Faça o exercício agora: se seu melhor vendedor pedisse demissão hoje, o que exatamente sairia pela porta? Se a resposta inclui conversas, contatos ou negociações em andamento, você não tem um problema de turnover, tem um problema de estrutura que o turnover expõe.
A meta não é turnover zero, que nem existe. É turnover barato: quando sair alguém, a carteira fica, o histórico fica, o substituto rampa em dias e o cliente não sente. Empresa assim contrata com calma, negocia melhor com quem fica e para de ser refém de estrela individual.
Perguntas frequentes
Quanto custa de verdade perder um vendedor?
Some o custo direto (rescisão, recrutamento, meses de salário do substituto em rampagem) com o indireto: leads que esfriam na transição, negociações em andamento que morrem e, se o atendimento era em WhatsApp pessoal, a carteira que vai embora. O indireto costuma ser bem maior que o direto.
Como evitar que o vendedor leve os clientes quando sai?
Estruturalmente: atendimento no número da empresa via API oficial, com todas as conversas registradas num CRM que pertence à empresa. O cliente se relaciona com o número e a marca, não com o celular pessoal do vendedor. Quando alguém sai, o substituto continua no mesmo canal com o histórico completo.
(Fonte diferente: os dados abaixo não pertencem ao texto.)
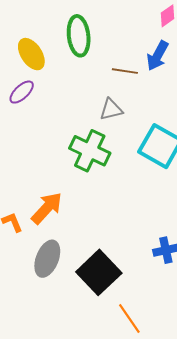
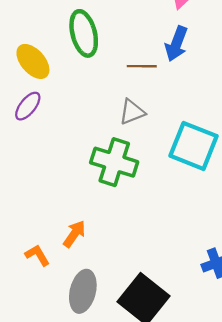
orange arrow: (47, 208) -> (74, 234), size x0.7

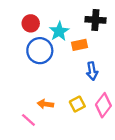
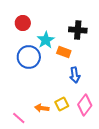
red circle: (31, 23) -> (23, 23), moved
orange rectangle: (80, 45) -> (64, 52), turned 32
orange arrow: (45, 104) -> (42, 108), moved

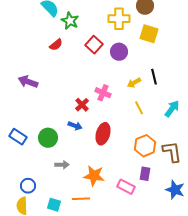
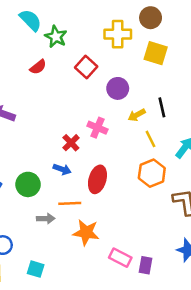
purple circle: (119, 52) -> (118, 88), moved
yellow line: (139, 108) -> (151, 139), moved
orange hexagon: (145, 146) -> (152, 173), moved
purple rectangle: (145, 174) -> (145, 265), moved
pink rectangle: (126, 187) -> (120, 258), moved
orange line: (81, 199) -> (70, 203), moved

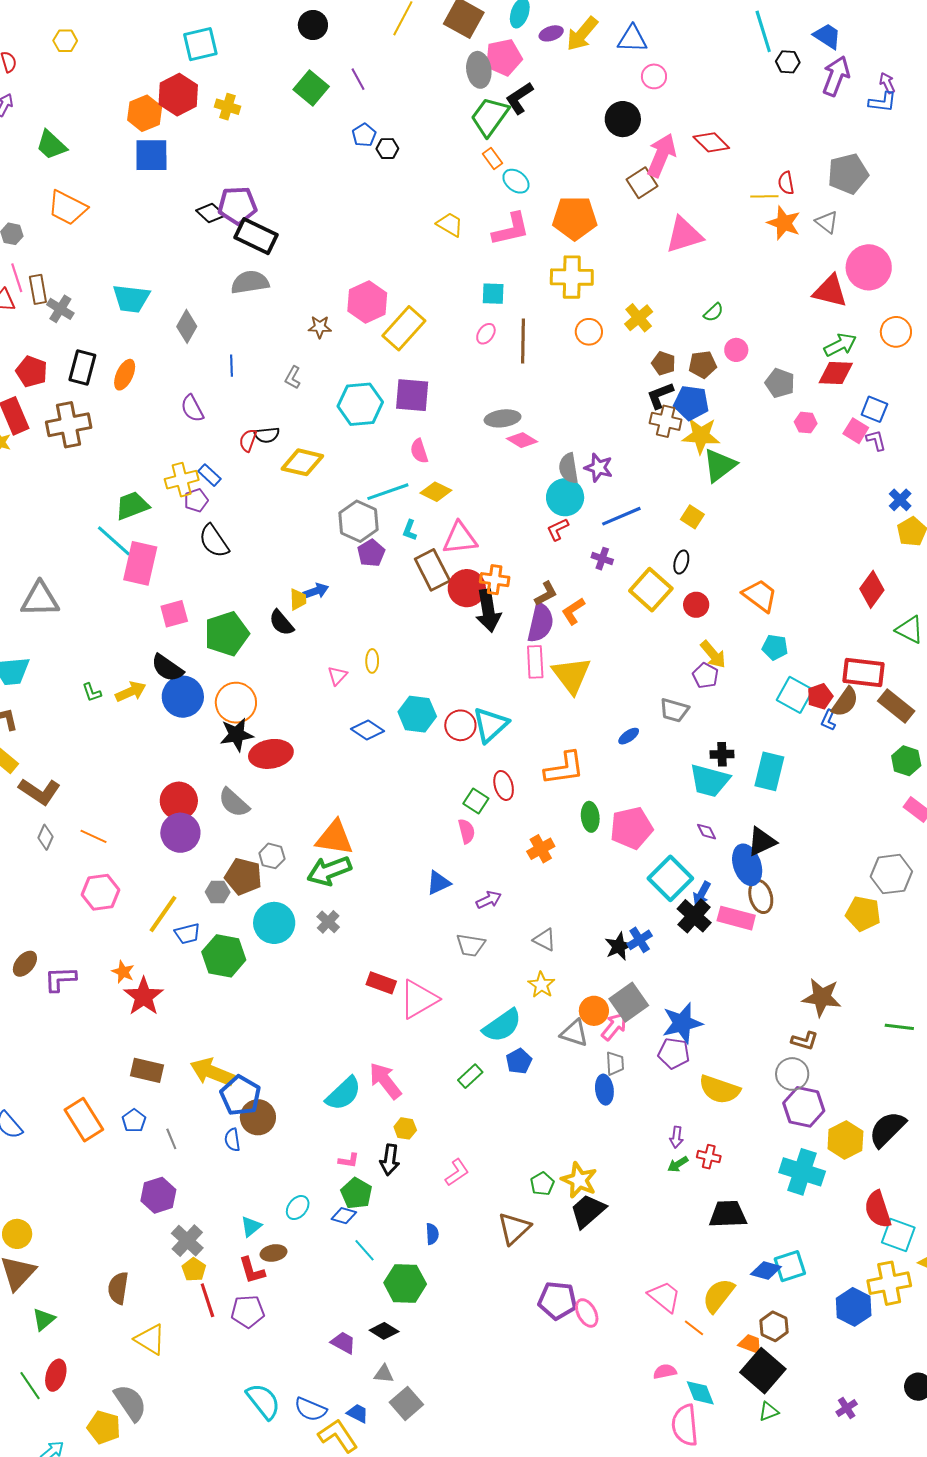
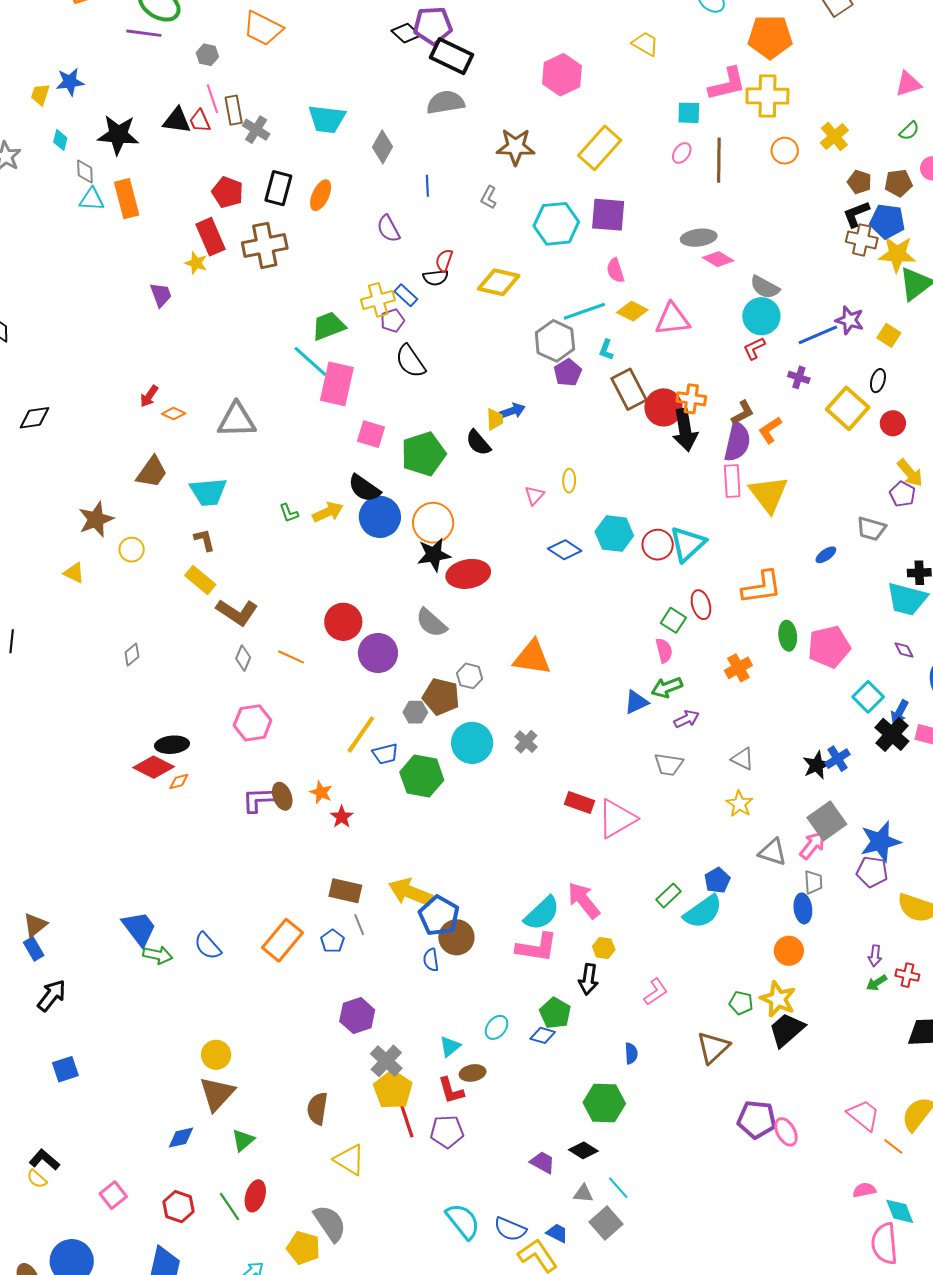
pink L-shape: (511, 229) -> (727, 84), moved
pink triangle: (684, 235) -> (908, 84), moved, size x0.7
pink hexagon: (367, 302) -> (562, 75), moved
brown star: (320, 327) -> (516, 147), size x1.6
black semicircle: (267, 435) -> (435, 278), moved
gray semicircle: (569, 468) -> (765, 287), turned -52
purple star: (598, 468) -> (850, 320), moved
pink triangle: (460, 538) -> (672, 319), moved
pink square: (174, 614) -> (371, 434), turned 32
red circle: (179, 801) -> (343, 622), moved
green arrow: (329, 871) -> (667, 687), moved, size x0.7
cyan square: (670, 878) -> (868, 697), size x0.7
pink hexagon: (101, 892) -> (253, 723), moved
brown ellipse: (25, 964) -> (282, 796), moved, turned -60
red star: (144, 996) -> (342, 817), size x0.6
orange circle: (594, 1011) -> (789, 951), moved
cyan semicircle: (502, 1026) -> (703, 912), moved
orange rectangle: (84, 1120) -> (282, 940), turned 72
gray line: (171, 1139) -> (359, 924), moved
pink L-shape: (349, 1161) -> (537, 947), moved, size x2.0
green pentagon: (542, 1184) -> (741, 1003), turned -30
cyan line: (364, 1250) -> (618, 1188), moved
yellow pentagon: (194, 1270) -> (393, 1090), size x1.6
Turnover alto em vendas é normal?
Vendas gira mais que outras áreas, mas troca a cada 6 meses não é normal: é sintoma. As causas mais comuns são meta impossível, rampagem inexistente, comissão confusa ou atrasada e distribuição de leads percebida como injusta. Todas são corrigíveis por gestão.
Vale a pena contra-proposta pra segurar vendedor que pediu demissão?
Raramente resolve: se a causa era estrutural (meta, comissão, bagunça), o dinheiro extra adia a saída sem tratar o motivo. Melhor uso da energia: garantir que o patrimônio comercial fique na empresa e corrigir as causas pra retenção dos próximos. Contra-proposta pontual sem mudança de contexto costuma só encarecer o mesmo desfecho.